In advance of the Fargo Marathon

Written by hootenannie on April 25th, 2017

In less than a month, I’ll be running the Fargo Marathon.

Now before you go trash-talking Fargo, let me tell you something. I drove through last September, and was immediately smitten by the small town feel. The tallest building downtown was… not tall. Several stories, maybe? I found shops and boutiques and restaurants, a brewery, a bike shop, and an Amtrak station. My experience was brief, but I found Fargo to be a sweet community, with affordable real estate, a growing economy, and a great arts scene. It just felt so live-able. I have a crush on it.

Plus, dontcha know their marathon is flat as a pancake? And since this is my first 26.2, that sounded great to me.
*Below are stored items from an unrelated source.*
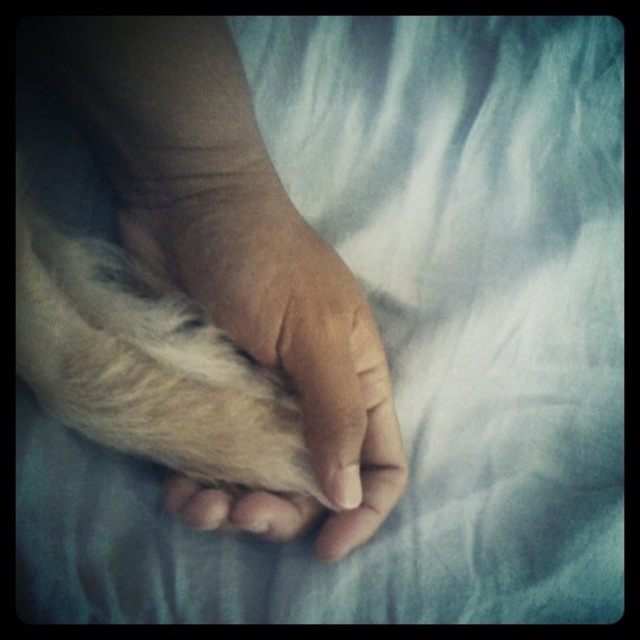 You are a photographer trying to capture the texture of the fuzzy white fur at center and the dry skin paw at center. Since the background is blurred, which object will appear more in focus in the final photo?

The dry skin paw at center will appear more in focus because it is closer to the viewer than the fuzzy white fur at center.

You are a veterinarian examining a cat and notice two features on its paws. You see the dry skin paw at center and the fuzzy white fur at center. Which one is located to the right?

The dry skin paw at center is located to the right of the fuzzy white fur at center.

You are a dermatologist examining a patient. You notice a spot on their skin at point (284, 324). According to the image, what is the nature of this spot?

The spot at point (284, 324) is described as dry skin paw at center, indicating it is a dry skin area with possible scaling or rough texture.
Being nearly 17 weeks into a 20-week training plan, I’ve reached the point where I’m just sort of over it. This Friday, I’m slated to run 20 miles — the longest distance so far — and lest you think I’m a confident runner these days, know that I will spend every moment between now and then in utter anxiety. These long runs are brutal, because while I know I have all of the physical and mental stamina necessary to finish the race, I didn’t anticipate that it would be so painful.

It just hurts. Oh my →SWEAR WORDS← goodness.
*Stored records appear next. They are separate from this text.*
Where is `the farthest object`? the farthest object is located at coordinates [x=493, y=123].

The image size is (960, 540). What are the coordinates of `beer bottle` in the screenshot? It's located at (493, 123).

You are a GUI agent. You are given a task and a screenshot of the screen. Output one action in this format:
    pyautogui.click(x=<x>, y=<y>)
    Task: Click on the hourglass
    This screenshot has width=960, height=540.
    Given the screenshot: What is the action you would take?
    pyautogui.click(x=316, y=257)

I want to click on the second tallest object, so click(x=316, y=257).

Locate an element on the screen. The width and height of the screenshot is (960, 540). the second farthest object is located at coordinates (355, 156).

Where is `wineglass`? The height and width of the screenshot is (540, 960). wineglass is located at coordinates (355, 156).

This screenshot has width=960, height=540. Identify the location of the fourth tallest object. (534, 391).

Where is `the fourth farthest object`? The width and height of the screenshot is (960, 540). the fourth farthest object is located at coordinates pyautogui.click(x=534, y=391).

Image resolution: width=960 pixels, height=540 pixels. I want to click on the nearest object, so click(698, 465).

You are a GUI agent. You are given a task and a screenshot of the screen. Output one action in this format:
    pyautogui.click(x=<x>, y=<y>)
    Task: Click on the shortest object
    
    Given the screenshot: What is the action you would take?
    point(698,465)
But no matter how my 20-mile run goes, and no matter how the full marathon goes, I will always be proud of myself for deciding to do this and then just doing it. I haven’t had a training partner or a running club; every single run has been by myself. Whether running 18 miles on a deadline (rushing before picking someone up at the airport) or 3 miles in the pouring rain the morning after a delicious yet irresponsible night of Scotch (whoops!), I’ve just kept getting out there, with no one motivating me but me.

I’m not a good runner. I don’t love it. I’m not fast. I’m not leggy and lithe (if you want to know how much weight I’ve lost, the answer is +7 lbs). But I was ready for a challenge, and chose my challenge, and have followed through on the challenge. What more can one ask of oneself?
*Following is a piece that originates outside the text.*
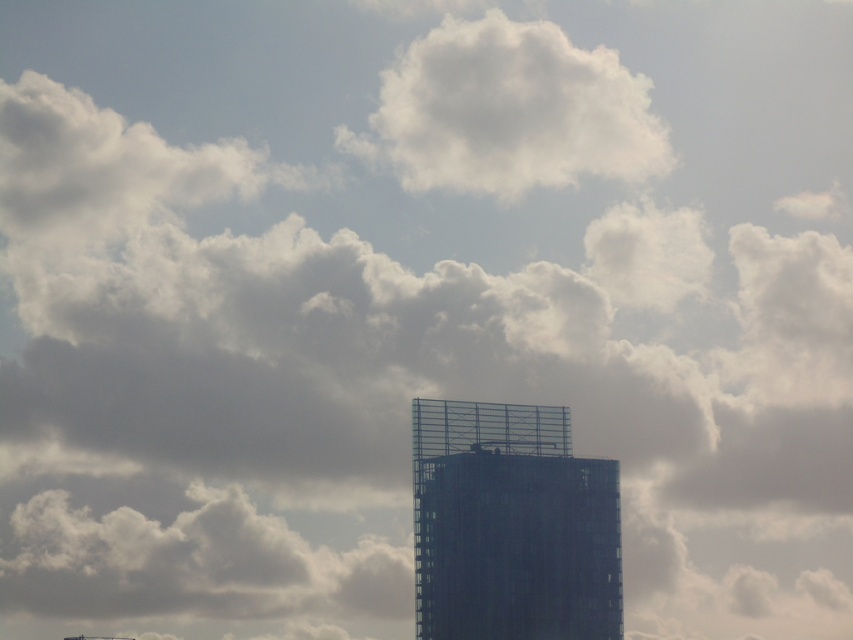 Which is in front, point (434, 582) or point (426, 38)?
I’ve been largely absent online these days — quieter than usual on social media, and nearly non-existent on this blog. I’m under no delusion that people notice, because the Internet is a loud, loud place where anyone’s absence is immediately filled by a hundred other voices. But since hootenannie.com is my party and I’ll talk if I want to, I’ll say this: the past four quiet months have been so good and so necessary for me. They’ve been fertile soil, and good things are growing. The 362 miles I’ve run so far have been a big part of that, and I never want to forget it.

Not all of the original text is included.